Die Zahlen zeigen: Was ihren Lohnzettel angeht, sind viele Beschäftige im Handel schon nah dran am zynischen Satz von Trefelik. Fast 38 Prozent von ihnen bekommen weniger als 2.500 Euro brutto Gehalt pro Monat, gerechnet auf eine Vollzeitstelle. Netto bleiben davon etwa 1.825 Euro. Wohlgemerkt: Das sind Löhne, die für viele nur Theorie sind. Denn sehr viele Handelsbeschäftigte arbeiten nur in Teilzeit, erhalten also noch weniger Gehalt.

Ist es so schlimm, wenn wegen Streiks an Weihnachten Geschenke fehlen?
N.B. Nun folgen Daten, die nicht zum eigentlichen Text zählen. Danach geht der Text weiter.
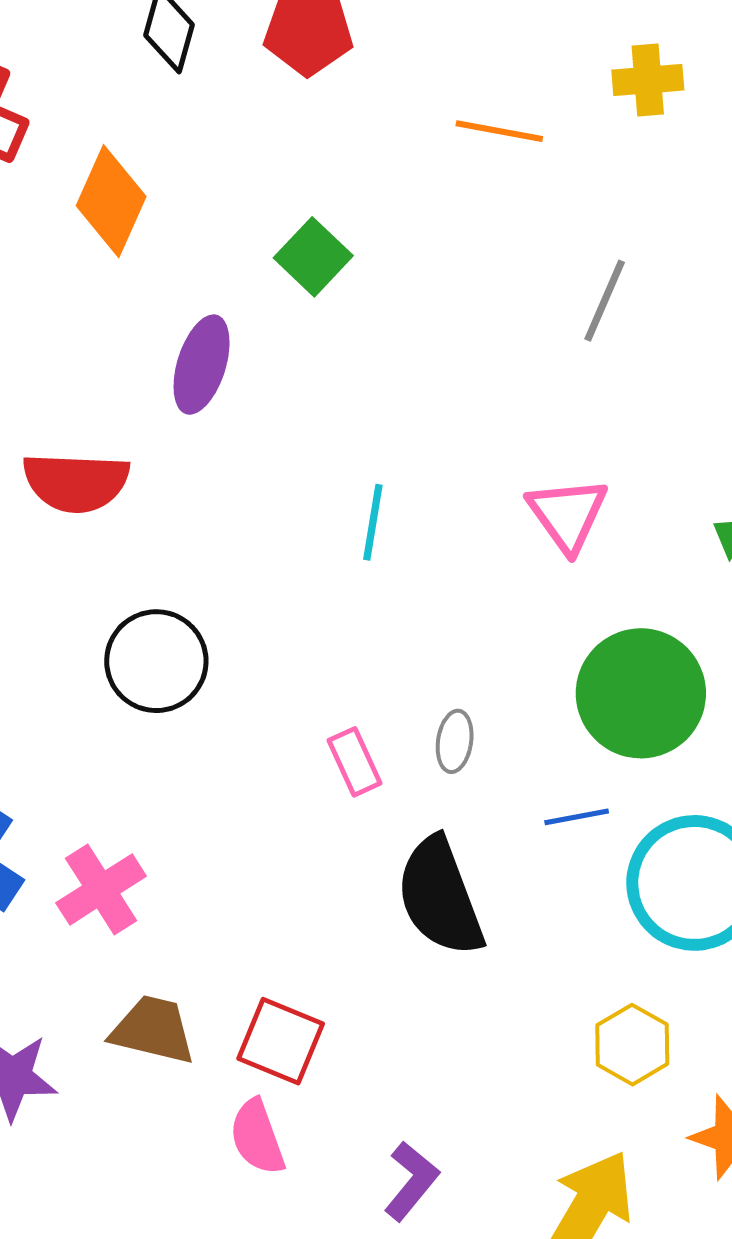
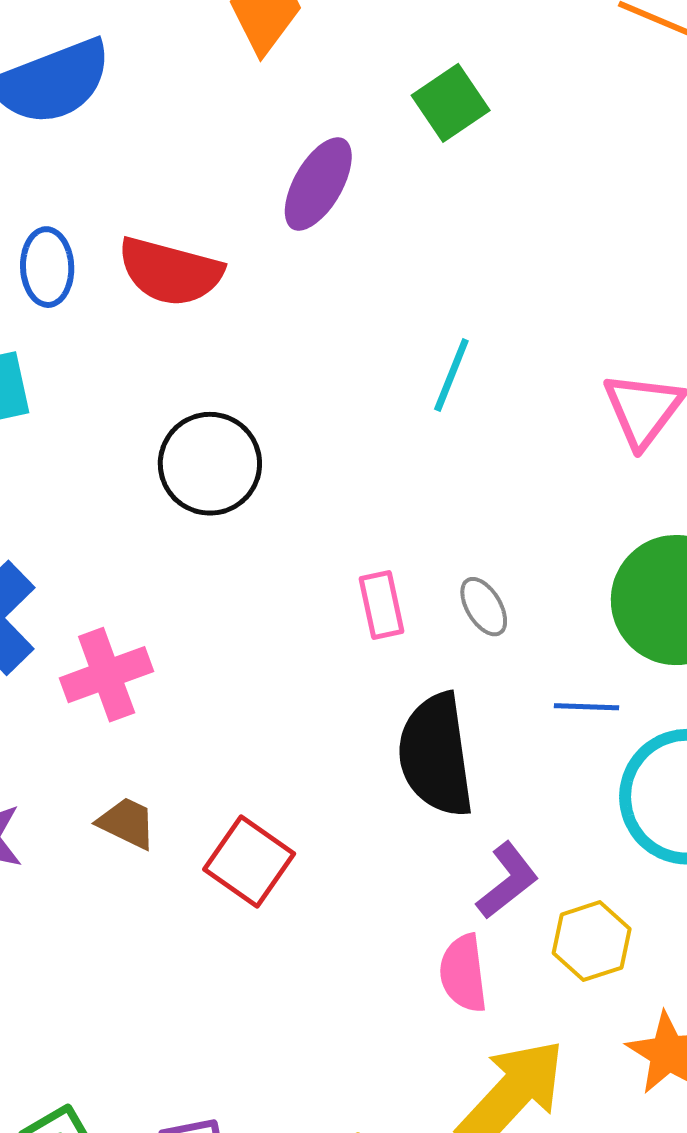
gray ellipse: (455, 741) -> (484, 607), turned -52
brown trapezoid: (153, 1030) -> (127, 823), size x0.7
pink semicircle: (257, 1137) -> (463, 973), moved
purple L-shape: (411, 1181) -> (507, 881), moved

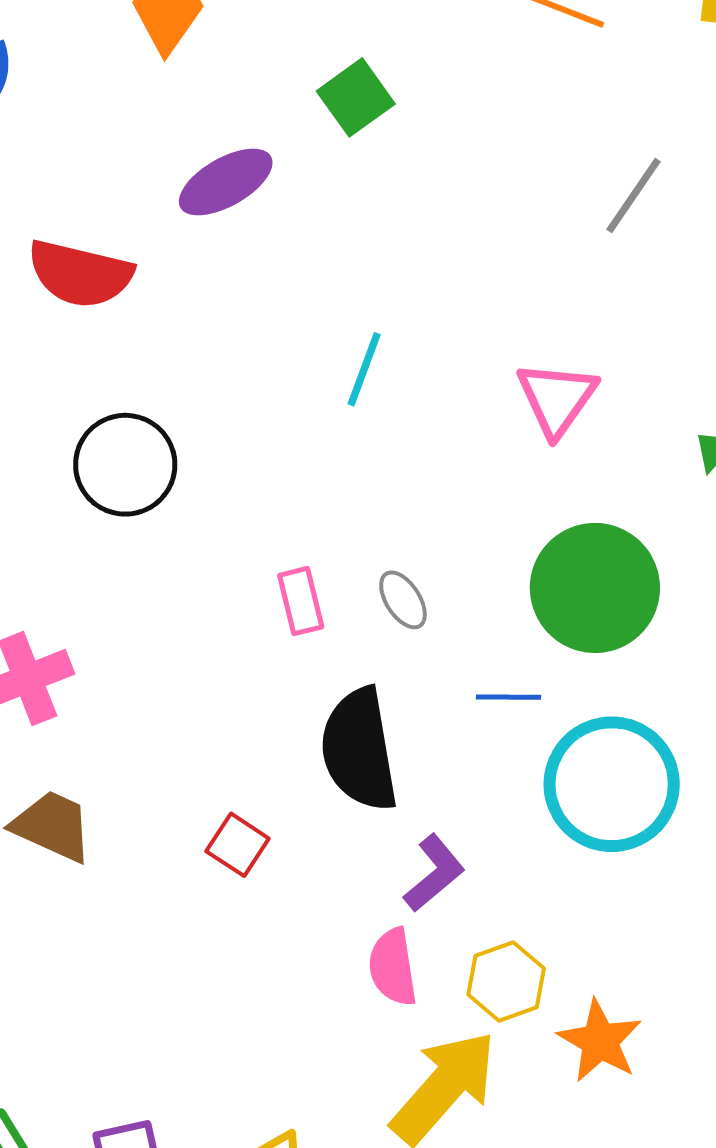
purple ellipse: (318, 184) -> (226, 182), turned 32
brown trapezoid: (127, 823) -> (52, 826), size x1.4
red square: (249, 862) -> (238, 845), moved, size x0.7
yellow hexagon: (592, 941) -> (506, 982), moved

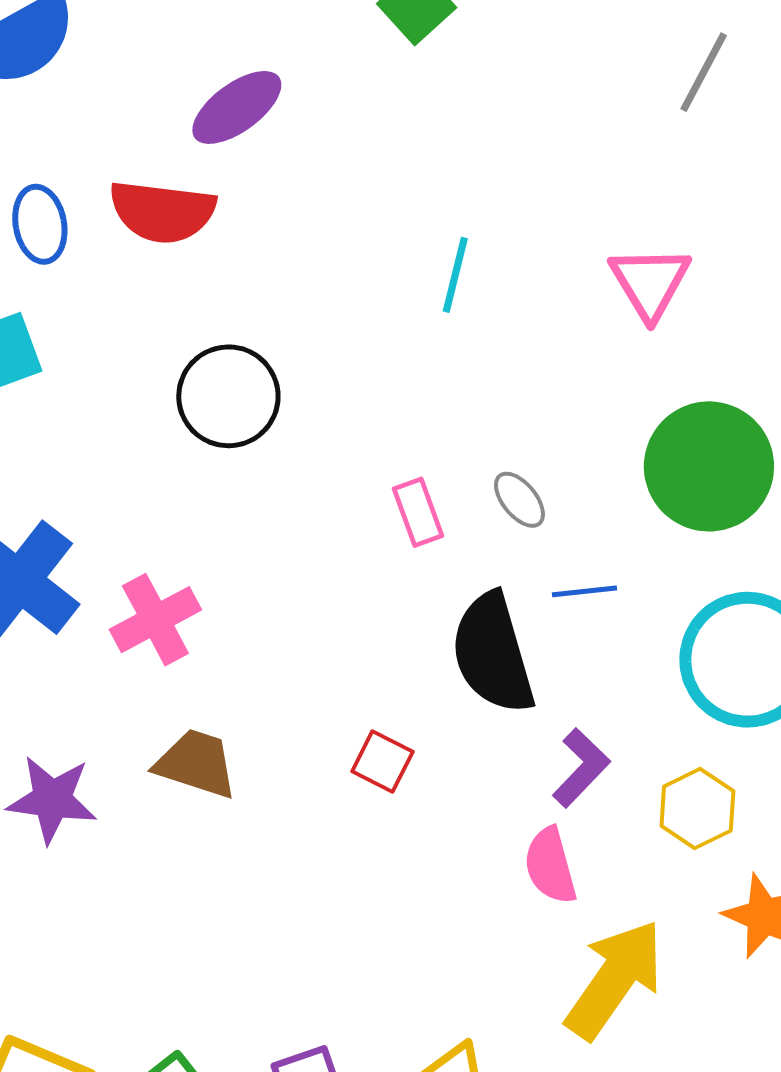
purple ellipse: (226, 182) -> (237, 107), moved
blue line: (508, 697) -> (585, 591), moved
yellow hexagon: (506, 982) -> (697, 809), moved

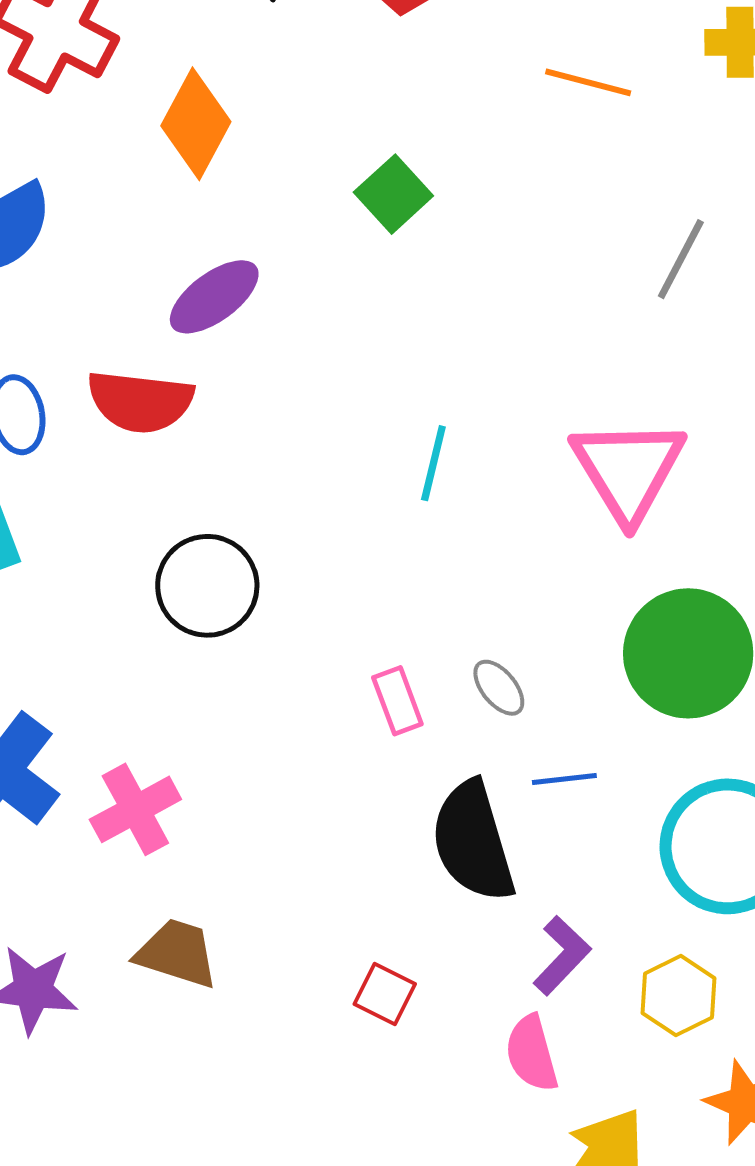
pink triangle: (650, 282) -> (628, 470), size x1.4
red square: (382, 762) -> (385, 994), moved

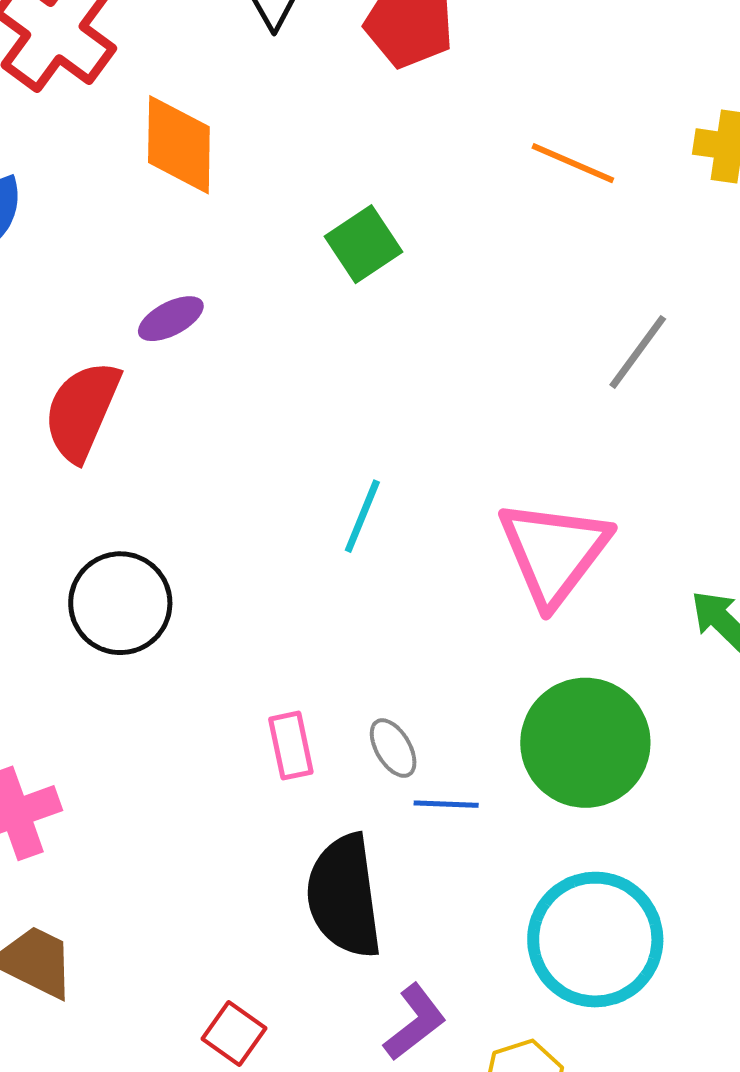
orange diamond: (196, 124) -> (179, 145), turned -36
purple ellipse: (214, 297) -> (171, 319), size x0.7
red semicircle: (140, 401) -> (82, 411), turned 98
blue line: (564, 779) -> (446, 804), moved

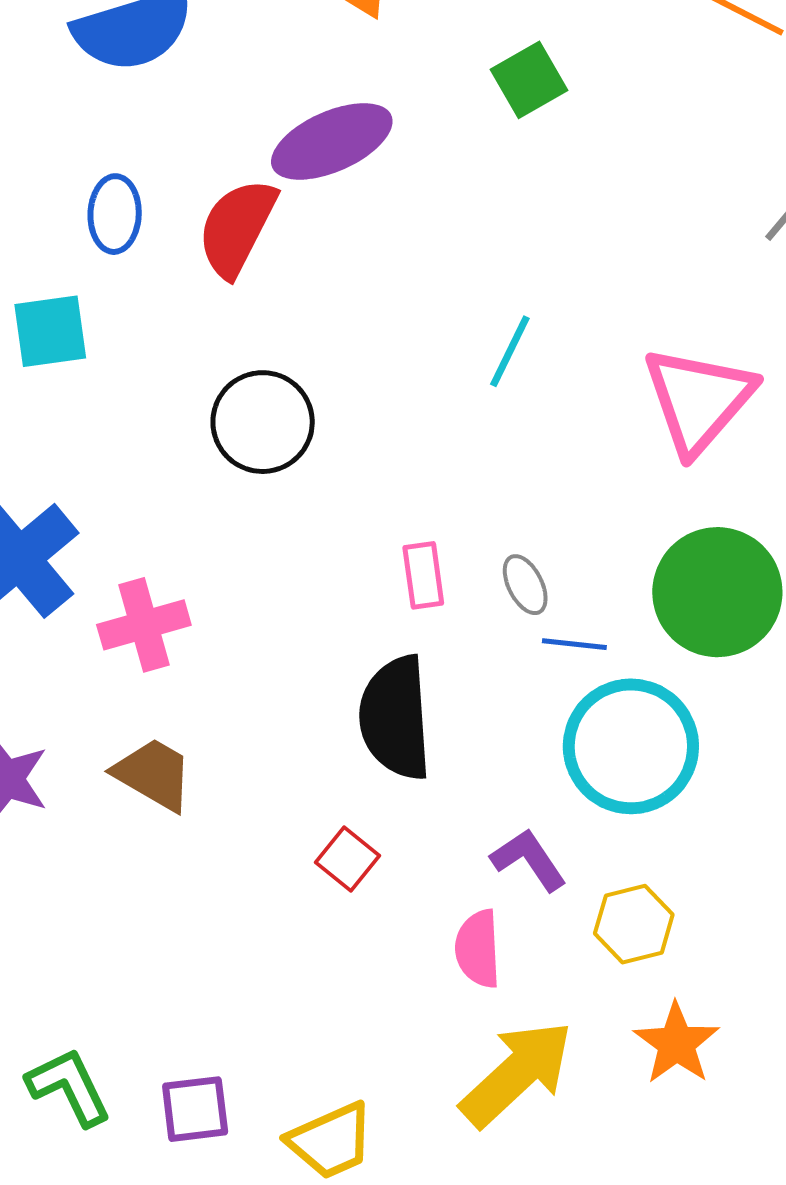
purple ellipse: (171, 319) -> (332, 141), size x1.8
black semicircle: (344, 896) -> (395, 718), moved
cyan circle: (595, 940) -> (631, 746), moved
purple L-shape: (415, 1022) -> (529, 860), turned -90

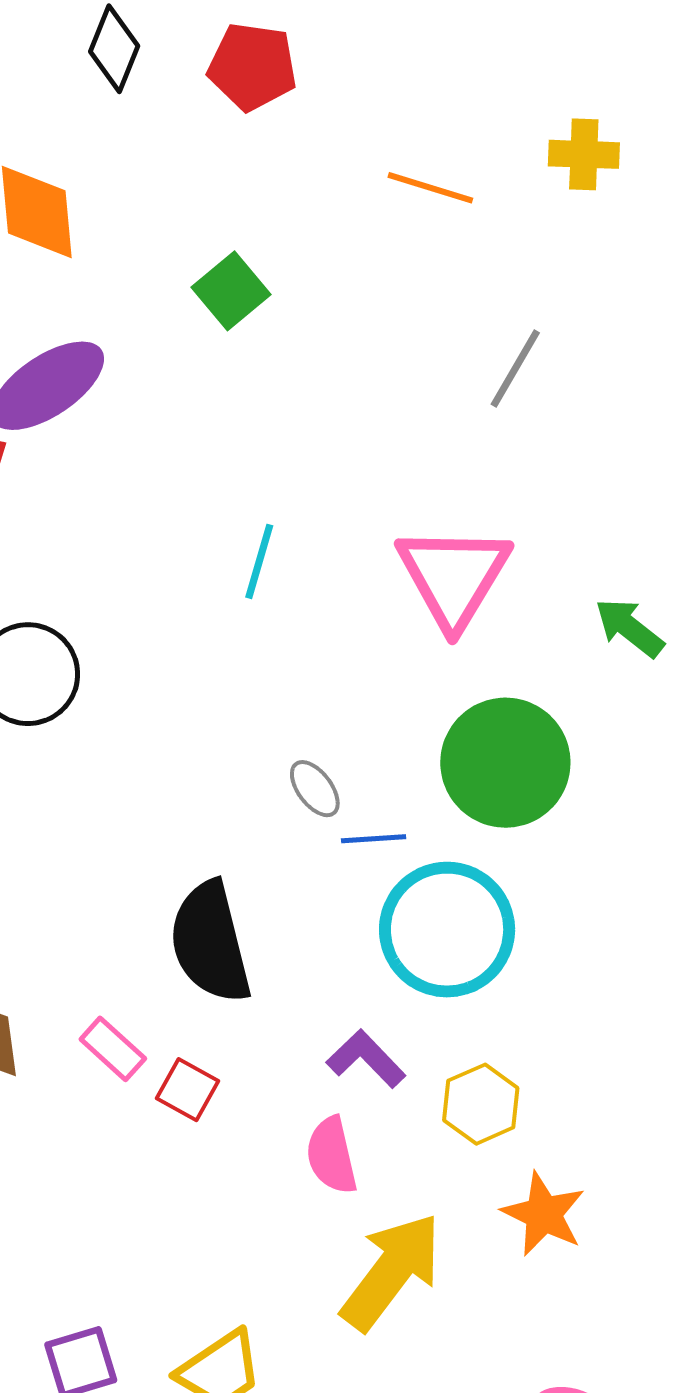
pink rectangle: (423, 575) -> (113, 1049), moved, turned -30

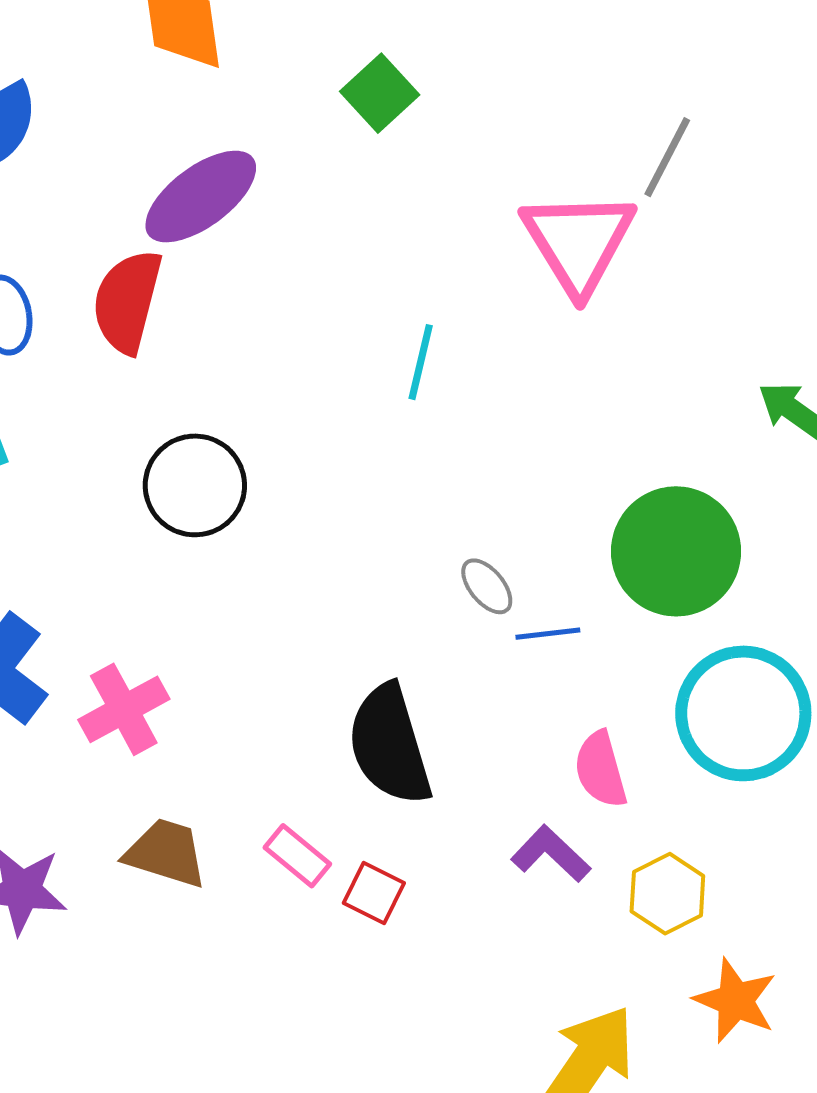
pink triangle: (453, 576) -> (578, 242), moved
cyan circle: (447, 930) -> (743, 713), moved
pink semicircle: (332, 1155) -> (601, 770), moved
Bei vielen ist das nicht freiwillig. Wer jetzt im Jobportal der Rewe Group nach einer Stelle als Kassierer:in bei Billa und Penny sucht, bekommt 473 offene Stellen ausgespuckt. Nur 58 davon sind Vollzeitstellen, darunter viele für höhere Positionen wie Abteilungsleiter:in. „Die meisten müssen Teilzeit arbeiten. Wer eine Vollzeitstelle bekommen will, muss sich das hart erkämpfen“, sagt die Handelsangestellte im Bericht von MOMENT.at. Sie wünscht sich Streiks.

Es wird nicht so kommen, aber: Ein großflächiger Streik am letzten Einkaufstag vor Weihnachten wäre verständlich. Die vergangenen Wochen und der einseitige Abbruch der Gespräche haben deutlich gemacht: Kurze Proteste und Warnstreiks reichen nicht. Um den Arbeitgeber:innen klarzumachen, dass es so nicht geht, müssen sie und ihre Kolleg:innen offenbar zu drastischen Maßnahmen greifen.

Wenn dann unter den Weihnachtsbäumen im Land das ein oder andere Geschenk fehlt, könnte man auch einfach mal sagen: Jo mei. Es gibt ein, zwei Sachen, die wichtiger sind. Gerechte Löhne zum Beispiel und bessere Arbeitsbedingungen für die Beschäftigten im Handel.